* _Task input_

──────────────────────────────

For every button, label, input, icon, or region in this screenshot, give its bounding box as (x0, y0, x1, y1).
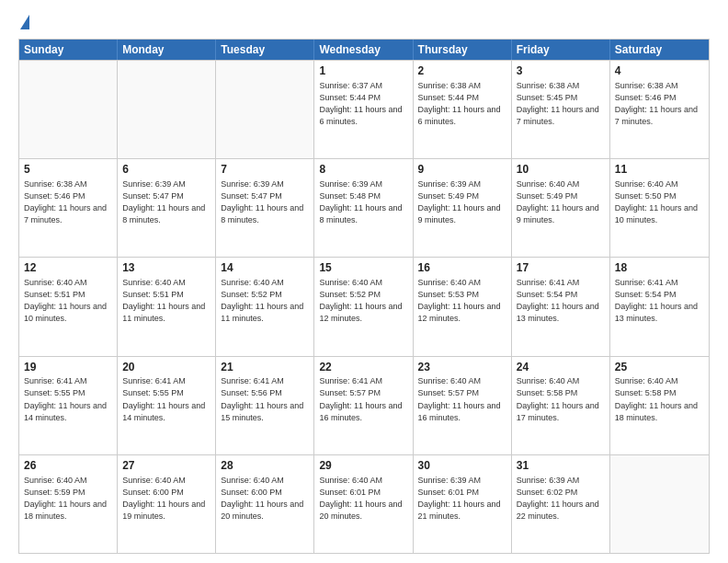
day-number: 20 (122, 360, 210, 375)
cell-info: Sunrise: 6:40 AM Sunset: 5:51 PM Dayligh… (24, 277, 112, 325)
calendar-row-3: 19Sunrise: 6:41 AM Sunset: 5:55 PM Dayli… (19, 356, 709, 454)
cell-info: Sunrise: 6:40 AM Sunset: 5:53 PM Dayligh… (418, 277, 506, 325)
day-number: 16 (418, 260, 506, 276)
day-number: 14 (221, 260, 309, 276)
cell-info: Sunrise: 6:41 AM Sunset: 5:54 PM Dayligh… (517, 277, 605, 325)
cell-info: Sunrise: 6:40 AM Sunset: 5:49 PM Dayligh… (517, 178, 605, 226)
calendar-cell: 15Sunrise: 6:40 AM Sunset: 5:52 PM Dayli… (314, 258, 413, 355)
day-number: 24 (517, 360, 605, 375)
calendar-cell: 27Sunrise: 6:40 AM Sunset: 6:00 PM Dayli… (118, 455, 216, 553)
calendar-row-2: 12Sunrise: 6:40 AM Sunset: 5:51 PM Dayli… (19, 257, 709, 355)
day-number: 21 (221, 360, 309, 375)
header-day-friday: Friday (512, 40, 610, 60)
cell-info: Sunrise: 6:38 AM Sunset: 5:45 PM Dayligh… (517, 80, 605, 128)
day-number: 6 (122, 162, 210, 178)
cell-info: Sunrise: 6:41 AM Sunset: 5:55 PM Dayligh… (24, 375, 112, 423)
calendar: SundayMondayTuesdayWednesdayThursdayFrid… (18, 39, 710, 554)
day-number: 11 (615, 162, 704, 178)
cell-info: Sunrise: 6:39 AM Sunset: 5:49 PM Dayligh… (418, 178, 506, 226)
calendar-body: 1Sunrise: 6:37 AM Sunset: 5:44 PM Daylig… (19, 60, 709, 553)
cell-info: Sunrise: 6:38 AM Sunset: 5:46 PM Dayligh… (615, 80, 704, 128)
cell-info: Sunrise: 6:39 AM Sunset: 5:48 PM Dayligh… (319, 178, 407, 226)
calendar-cell: 25Sunrise: 6:40 AM Sunset: 5:58 PM Dayli… (610, 357, 709, 454)
day-number: 8 (319, 162, 407, 178)
day-number: 2 (418, 63, 506, 79)
day-number: 12 (24, 260, 112, 276)
page: SundayMondayTuesdayWednesdayThursdayFrid… (0, 0, 728, 563)
day-number: 22 (319, 360, 407, 375)
cell-info: Sunrise: 6:40 AM Sunset: 5:52 PM Dayligh… (319, 277, 407, 325)
calendar-cell: 7Sunrise: 6:39 AM Sunset: 5:47 PM Daylig… (216, 159, 314, 257)
calendar-cell: 13Sunrise: 6:40 AM Sunset: 5:51 PM Dayli… (118, 258, 216, 355)
cell-info: Sunrise: 6:38 AM Sunset: 5:44 PM Dayligh… (418, 80, 506, 128)
cell-info: Sunrise: 6:40 AM Sunset: 5:57 PM Dayligh… (418, 375, 506, 423)
calendar-cell: 8Sunrise: 6:39 AM Sunset: 5:48 PM Daylig… (314, 159, 413, 257)
calendar-cell: 12Sunrise: 6:40 AM Sunset: 5:51 PM Dayli… (19, 258, 118, 355)
day-number: 9 (418, 162, 506, 178)
day-number: 18 (615, 260, 704, 276)
calendar-row-0: 1Sunrise: 6:37 AM Sunset: 5:44 PM Daylig… (19, 60, 709, 158)
calendar-cell: 9Sunrise: 6:39 AM Sunset: 5:49 PM Daylig… (414, 159, 512, 257)
cell-info: Sunrise: 6:40 AM Sunset: 5:52 PM Dayligh… (221, 277, 309, 325)
cell-info: Sunrise: 6:40 AM Sunset: 6:01 PM Dayligh… (319, 475, 407, 523)
calendar-cell: 10Sunrise: 6:40 AM Sunset: 5:49 PM Dayli… (512, 159, 610, 257)
calendar-cell: 24Sunrise: 6:40 AM Sunset: 5:58 PM Dayli… (512, 357, 610, 454)
day-number: 5 (24, 162, 112, 178)
calendar-cell: 4Sunrise: 6:38 AM Sunset: 5:46 PM Daylig… (610, 61, 709, 158)
calendar-cell: 18Sunrise: 6:41 AM Sunset: 5:54 PM Dayli… (610, 258, 709, 355)
calendar-cell (118, 61, 216, 158)
calendar-cell: 17Sunrise: 6:41 AM Sunset: 5:54 PM Dayli… (512, 258, 610, 355)
calendar-cell: 6Sunrise: 6:39 AM Sunset: 5:47 PM Daylig… (118, 159, 216, 257)
day-number: 7 (221, 162, 309, 178)
header-day-tuesday: Tuesday (216, 40, 314, 60)
calendar-cell: 21Sunrise: 6:41 AM Sunset: 5:56 PM Dayli… (216, 357, 314, 454)
day-number: 26 (24, 458, 112, 474)
header-day-thursday: Thursday (414, 40, 512, 60)
day-number: 10 (517, 162, 605, 178)
calendar-cell: 19Sunrise: 6:41 AM Sunset: 5:55 PM Dayli… (19, 357, 118, 454)
calendar-cell: 16Sunrise: 6:40 AM Sunset: 5:53 PM Dayli… (414, 258, 512, 355)
calendar-cell (216, 61, 314, 158)
day-number: 31 (517, 458, 605, 474)
calendar-cell (19, 61, 118, 158)
cell-info: Sunrise: 6:41 AM Sunset: 5:57 PM Dayligh… (319, 375, 407, 423)
calendar-cell: 5Sunrise: 6:38 AM Sunset: 5:46 PM Daylig… (19, 159, 118, 257)
day-number: 29 (319, 458, 407, 474)
cell-info: Sunrise: 6:40 AM Sunset: 6:00 PM Dayligh… (221, 475, 309, 523)
cell-info: Sunrise: 6:39 AM Sunset: 6:01 PM Dayligh… (418, 475, 506, 523)
cell-info: Sunrise: 6:41 AM Sunset: 5:55 PM Dayligh… (122, 375, 210, 423)
header-day-sunday: Sunday (19, 40, 118, 60)
calendar-cell (610, 455, 709, 553)
calendar-cell: 30Sunrise: 6:39 AM Sunset: 6:01 PM Dayli… (414, 455, 512, 553)
calendar-cell: 26Sunrise: 6:40 AM Sunset: 5:59 PM Dayli… (19, 455, 118, 553)
cell-info: Sunrise: 6:40 AM Sunset: 5:58 PM Dayligh… (615, 375, 704, 423)
cell-info: Sunrise: 6:37 AM Sunset: 5:44 PM Dayligh… (319, 80, 407, 128)
cell-info: Sunrise: 6:41 AM Sunset: 5:56 PM Dayligh… (221, 375, 309, 423)
cell-info: Sunrise: 6:40 AM Sunset: 5:50 PM Dayligh… (615, 178, 704, 226)
logo-triangle-icon (20, 15, 29, 29)
day-number: 28 (221, 458, 309, 474)
calendar-cell: 31Sunrise: 6:39 AM Sunset: 6:02 PM Dayli… (512, 455, 610, 553)
day-number: 15 (319, 260, 407, 276)
cell-info: Sunrise: 6:40 AM Sunset: 5:58 PM Dayligh… (517, 375, 605, 423)
cell-info: Sunrise: 6:40 AM Sunset: 6:00 PM Dayligh… (122, 475, 210, 523)
header-day-wednesday: Wednesday (314, 40, 413, 60)
calendar-header: SundayMondayTuesdayWednesdayThursdayFrid… (19, 40, 709, 60)
day-number: 1 (319, 63, 407, 79)
calendar-cell: 1Sunrise: 6:37 AM Sunset: 5:44 PM Daylig… (314, 61, 413, 158)
day-number: 3 (517, 63, 605, 79)
calendar-row-1: 5Sunrise: 6:38 AM Sunset: 5:46 PM Daylig… (19, 158, 709, 257)
cell-info: Sunrise: 6:41 AM Sunset: 5:54 PM Dayligh… (615, 277, 704, 325)
day-number: 23 (418, 360, 506, 375)
calendar-cell: 23Sunrise: 6:40 AM Sunset: 5:57 PM Dayli… (414, 357, 512, 454)
header-day-saturday: Saturday (610, 40, 709, 60)
calendar-cell: 2Sunrise: 6:38 AM Sunset: 5:44 PM Daylig… (414, 61, 512, 158)
calendar-cell: 3Sunrise: 6:38 AM Sunset: 5:45 PM Daylig… (512, 61, 610, 158)
calendar-cell: 28Sunrise: 6:40 AM Sunset: 6:00 PM Dayli… (216, 455, 314, 553)
day-number: 19 (24, 360, 112, 375)
cell-info: Sunrise: 6:38 AM Sunset: 5:46 PM Dayligh… (24, 178, 112, 226)
header-day-monday: Monday (118, 40, 216, 60)
day-number: 13 (122, 260, 210, 276)
calendar-cell: 29Sunrise: 6:40 AM Sunset: 6:01 PM Dayli… (314, 455, 413, 553)
day-number: 4 (615, 63, 704, 79)
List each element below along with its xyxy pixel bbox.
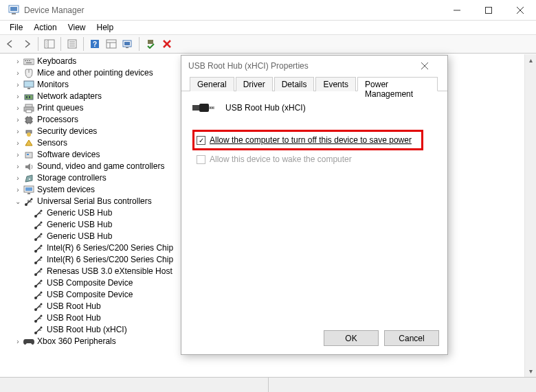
tree-label: USB Composite Device	[47, 277, 133, 289]
toolbar: ?	[0, 34, 536, 54]
svg-rect-38	[25, 104, 32, 107]
show-hide-tree-button[interactable]	[42, 36, 57, 51]
menu-help[interactable]: Help	[91, 21, 120, 34]
dialog-close-button[interactable]	[421, 62, 440, 69]
svg-rect-57	[27, 193, 30, 194]
help-button[interactable]: ?	[87, 36, 102, 51]
svg-point-61	[41, 209, 43, 211]
svg-rect-37	[29, 96, 30, 98]
allow-wake-checkbox-row: Allow this device to wake the computer	[197, 154, 436, 164]
uninstall-button[interactable]	[159, 36, 175, 51]
tree-label: USB Root Hub	[47, 312, 101, 324]
svg-point-81	[41, 326, 43, 328]
scroll-up-icon[interactable]: ▴	[525, 54, 536, 66]
close-button[interactable]	[504, 0, 536, 21]
maximize-button[interactable]	[473, 0, 504, 21]
sound-icon	[23, 161, 34, 172]
storage-icon	[23, 173, 34, 184]
tree-label: USB Composite Device	[47, 289, 133, 301]
menu-view[interactable]: View	[63, 21, 91, 34]
svg-rect-41	[26, 117, 32, 123]
back-button[interactable]	[3, 36, 18, 51]
tree-label: Software devices	[37, 149, 100, 161]
usb-icon	[33, 301, 44, 312]
usb-plug-icon	[192, 101, 214, 115]
scroll-down-icon[interactable]: ▾	[525, 365, 536, 377]
checkbox-checked-icon[interactable]: ✓	[197, 136, 205, 145]
ok-button[interactable]: OK	[324, 330, 379, 346]
svg-point-75	[41, 291, 43, 293]
svg-rect-87	[210, 107, 211, 108]
svg-point-71	[41, 268, 43, 270]
tab-general[interactable]: General	[190, 77, 234, 91]
dialog-titlebar: USB Root Hub (xHCI) Properties	[181, 56, 447, 76]
usb-icon	[33, 255, 44, 266]
tab-details[interactable]: Details	[274, 77, 315, 91]
svg-point-63	[41, 221, 43, 223]
tree-label: Print queues	[37, 102, 83, 114]
menu-action[interactable]: Action	[28, 21, 62, 34]
forward-button[interactable]	[19, 36, 34, 51]
svg-rect-31	[26, 62, 32, 63]
svg-rect-27	[23, 59, 34, 65]
properties-button[interactable]	[65, 36, 80, 51]
checkbox-label: Allow the computer to turn off this devi…	[210, 135, 412, 145]
cancel-button[interactable]: Cancel	[384, 330, 439, 346]
tree-label: Sensors	[37, 137, 67, 149]
svg-rect-30	[29, 60, 30, 61]
tree-label: System devices	[37, 184, 95, 196]
vertical-scrollbar[interactable]: ▴ ▾	[524, 54, 536, 377]
device-heading: USB Root Hub (xHCI)	[192, 101, 436, 115]
tab-events[interactable]: Events	[315, 77, 356, 91]
chevron-right-icon: ›	[14, 114, 22, 126]
highlighted-option: ✓ Allow the computer to turn off this de…	[192, 130, 423, 150]
svg-point-79	[41, 314, 43, 316]
dialog-tabs: General Driver Details Events Power Mana…	[181, 76, 447, 91]
tree-label: Sound, video and game controllers	[37, 161, 164, 172]
svg-rect-86	[209, 106, 214, 109]
minimize-button[interactable]	[441, 0, 473, 21]
title-bar: Device Manager	[0, 0, 536, 21]
chevron-down-icon: ⌄	[14, 196, 22, 207]
tree-label: Mice and other pointing devices	[37, 67, 153, 79]
chevron-right-icon: ›	[14, 172, 22, 184]
processor-icon	[23, 115, 34, 126]
tree-label: Generic USB Hub	[47, 231, 112, 242]
network-icon	[23, 91, 34, 102]
svg-rect-2	[12, 13, 16, 14]
system-icon	[23, 185, 34, 196]
chevron-right-icon: ›	[14, 79, 22, 91]
tree-label: Generic USB Hub	[47, 219, 112, 231]
tree-label: Keyboards	[37, 56, 76, 67]
svg-point-51	[27, 132, 31, 137]
menu-file[interactable]: File	[4, 21, 28, 34]
chevron-right-icon: ›	[14, 67, 22, 79]
svg-point-77	[41, 303, 43, 305]
svg-point-67	[41, 244, 43, 246]
allow-power-off-checkbox-row[interactable]: ✓ Allow the computer to turn off this de…	[197, 135, 412, 145]
svg-rect-84	[192, 105, 199, 111]
enable-button[interactable]	[143, 36, 158, 51]
show-hidden-button[interactable]	[104, 36, 119, 51]
tab-driver[interactable]: Driver	[236, 77, 273, 91]
svg-point-73	[41, 279, 43, 281]
tree-label: Monitors	[37, 79, 69, 91]
svg-rect-28	[25, 60, 26, 61]
tree-label: Renesas USB 3.0 eXtensible Host	[47, 266, 172, 277]
security-icon	[23, 126, 34, 137]
svg-rect-23	[126, 47, 129, 48]
tree-label: Universal Serial Bus controllers	[37, 196, 152, 207]
usb-icon	[23, 196, 34, 207]
scan-hardware-button[interactable]	[120, 36, 135, 51]
svg-point-54	[29, 178, 30, 180]
keyboard-icon	[23, 56, 34, 67]
tree-label: Processors	[37, 114, 78, 126]
tree-label: Intel(R) 6 Series/C200 Series Chip	[47, 242, 173, 254]
svg-point-65	[41, 233, 43, 235]
svg-rect-88	[212, 107, 213, 108]
dialog-title: USB Root Hub (xHCI) Properties	[188, 61, 309, 71]
properties-dialog: USB Root Hub (xHCI) Properties General D…	[181, 55, 448, 355]
device-name: USB Root Hub (xHCI)	[225, 103, 306, 113]
tab-power-management[interactable]: Power Management	[357, 77, 438, 91]
usb-icon	[33, 313, 44, 324]
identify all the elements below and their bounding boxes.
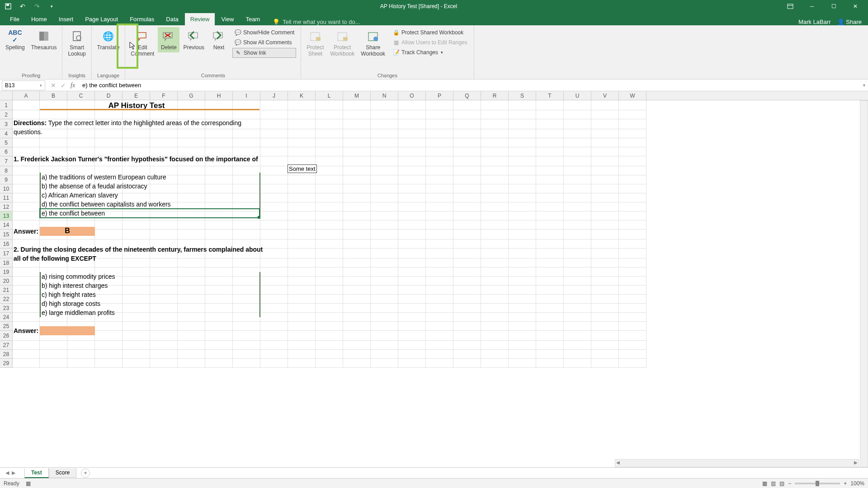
row-header[interactable]: 12 bbox=[0, 202, 13, 211]
view-page-break-icon[interactable]: ▤ bbox=[779, 480, 784, 487]
cell[interactable] bbox=[40, 313, 67, 322]
cell[interactable] bbox=[40, 277, 67, 286]
cell[interactable] bbox=[67, 267, 95, 277]
cell[interactable] bbox=[40, 184, 67, 193]
cell[interactable] bbox=[343, 322, 371, 331]
cell[interactable] bbox=[123, 249, 150, 258]
cell[interactable] bbox=[260, 230, 288, 239]
cell[interactable] bbox=[260, 267, 288, 277]
cell[interactable] bbox=[178, 313, 205, 322]
cell[interactable] bbox=[564, 119, 591, 129]
cell[interactable] bbox=[13, 202, 40, 211]
cell[interactable] bbox=[288, 295, 316, 304]
cell[interactable] bbox=[150, 110, 178, 119]
cell[interactable] bbox=[509, 129, 536, 138]
cell[interactable] bbox=[591, 258, 619, 267]
col-header[interactable]: O bbox=[398, 91, 426, 100]
cell[interactable] bbox=[509, 138, 536, 147]
cell[interactable] bbox=[398, 277, 426, 286]
cell[interactable] bbox=[619, 295, 646, 304]
cell[interactable] bbox=[426, 258, 453, 267]
cell[interactable] bbox=[95, 313, 123, 322]
cell[interactable] bbox=[619, 166, 646, 175]
cell[interactable] bbox=[150, 277, 178, 286]
cell[interactable] bbox=[453, 313, 481, 322]
undo-icon[interactable]: ↶ bbox=[18, 2, 27, 11]
cell[interactable] bbox=[150, 267, 178, 277]
cell[interactable] bbox=[233, 166, 260, 175]
cell[interactable] bbox=[371, 295, 398, 304]
cell[interactable] bbox=[150, 211, 178, 221]
cell[interactable] bbox=[481, 193, 509, 202]
cell[interactable] bbox=[150, 138, 178, 147]
cell[interactable] bbox=[95, 331, 123, 341]
cell[interactable] bbox=[67, 350, 95, 359]
cell[interactable] bbox=[509, 166, 536, 175]
cell[interactable] bbox=[564, 100, 591, 110]
tab-view[interactable]: View bbox=[216, 13, 239, 25]
cell[interactable] bbox=[95, 147, 123, 156]
cell[interactable] bbox=[371, 350, 398, 359]
cell[interactable] bbox=[67, 230, 95, 239]
cell[interactable] bbox=[260, 322, 288, 331]
cell[interactable] bbox=[95, 100, 123, 110]
cell[interactable] bbox=[95, 138, 123, 147]
cell[interactable] bbox=[398, 249, 426, 258]
cell[interactable] bbox=[233, 313, 260, 322]
cell[interactable] bbox=[343, 304, 371, 313]
cell[interactable] bbox=[509, 193, 536, 202]
cell[interactable] bbox=[13, 322, 40, 331]
formula-bar-input[interactable]: e) the conflict between bbox=[79, 82, 860, 89]
cell[interactable] bbox=[67, 258, 95, 267]
cell[interactable] bbox=[536, 193, 564, 202]
row-header[interactable]: 24 bbox=[0, 313, 13, 322]
cell[interactable] bbox=[13, 193, 40, 202]
cell[interactable] bbox=[619, 239, 646, 249]
cell[interactable] bbox=[398, 193, 426, 202]
cell[interactable] bbox=[316, 156, 343, 166]
cell[interactable] bbox=[426, 267, 453, 277]
cell[interactable] bbox=[67, 193, 95, 202]
cell[interactable] bbox=[233, 129, 260, 138]
cell[interactable] bbox=[371, 129, 398, 138]
cell[interactable] bbox=[233, 267, 260, 277]
cell[interactable] bbox=[288, 313, 316, 322]
cell[interactable] bbox=[536, 110, 564, 119]
cell[interactable] bbox=[150, 313, 178, 322]
cell[interactable] bbox=[123, 166, 150, 175]
cell[interactable] bbox=[343, 147, 371, 156]
cell[interactable] bbox=[426, 322, 453, 331]
cell[interactable] bbox=[509, 221, 536, 230]
cell[interactable] bbox=[288, 230, 316, 239]
cell[interactable] bbox=[564, 138, 591, 147]
cell[interactable] bbox=[95, 175, 123, 184]
cell[interactable] bbox=[205, 193, 233, 202]
cell[interactable] bbox=[591, 313, 619, 322]
cancel-formula-icon[interactable]: ✕ bbox=[51, 82, 56, 89]
cell[interactable] bbox=[288, 147, 316, 156]
cell[interactable] bbox=[481, 100, 509, 110]
cell[interactable] bbox=[343, 202, 371, 211]
new-sheet-button[interactable]: + bbox=[81, 469, 90, 478]
cell[interactable] bbox=[288, 258, 316, 267]
cell[interactable] bbox=[509, 211, 536, 221]
cell[interactable] bbox=[205, 277, 233, 286]
cell[interactable] bbox=[398, 211, 426, 221]
cell[interactable] bbox=[371, 156, 398, 166]
cell[interactable] bbox=[564, 202, 591, 211]
cell[interactable] bbox=[13, 350, 40, 359]
cell[interactable] bbox=[316, 202, 343, 211]
zoom-level[interactable]: 100% bbox=[850, 480, 864, 487]
cell[interactable] bbox=[343, 138, 371, 147]
cell[interactable] bbox=[398, 129, 426, 138]
cell[interactable] bbox=[233, 341, 260, 350]
horizontal-scrollbar[interactable]: ◀ ▶ bbox=[615, 459, 859, 467]
cell[interactable] bbox=[536, 313, 564, 322]
cell[interactable] bbox=[536, 267, 564, 277]
user-name[interactable]: Mark LaBarr bbox=[798, 19, 831, 25]
show-hide-comment-button[interactable]: 💬 Show/Hide Comment bbox=[232, 28, 296, 37]
cell[interactable] bbox=[233, 277, 260, 286]
cell[interactable] bbox=[564, 277, 591, 286]
cell[interactable] bbox=[591, 304, 619, 313]
sheet-nav-next[interactable]: ▶ bbox=[12, 470, 15, 476]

──────────────────────────────

* _What you have to do_
Find the number of lines above that hold the word "xHCI", then write that number by itself.

* _Exercise response_
5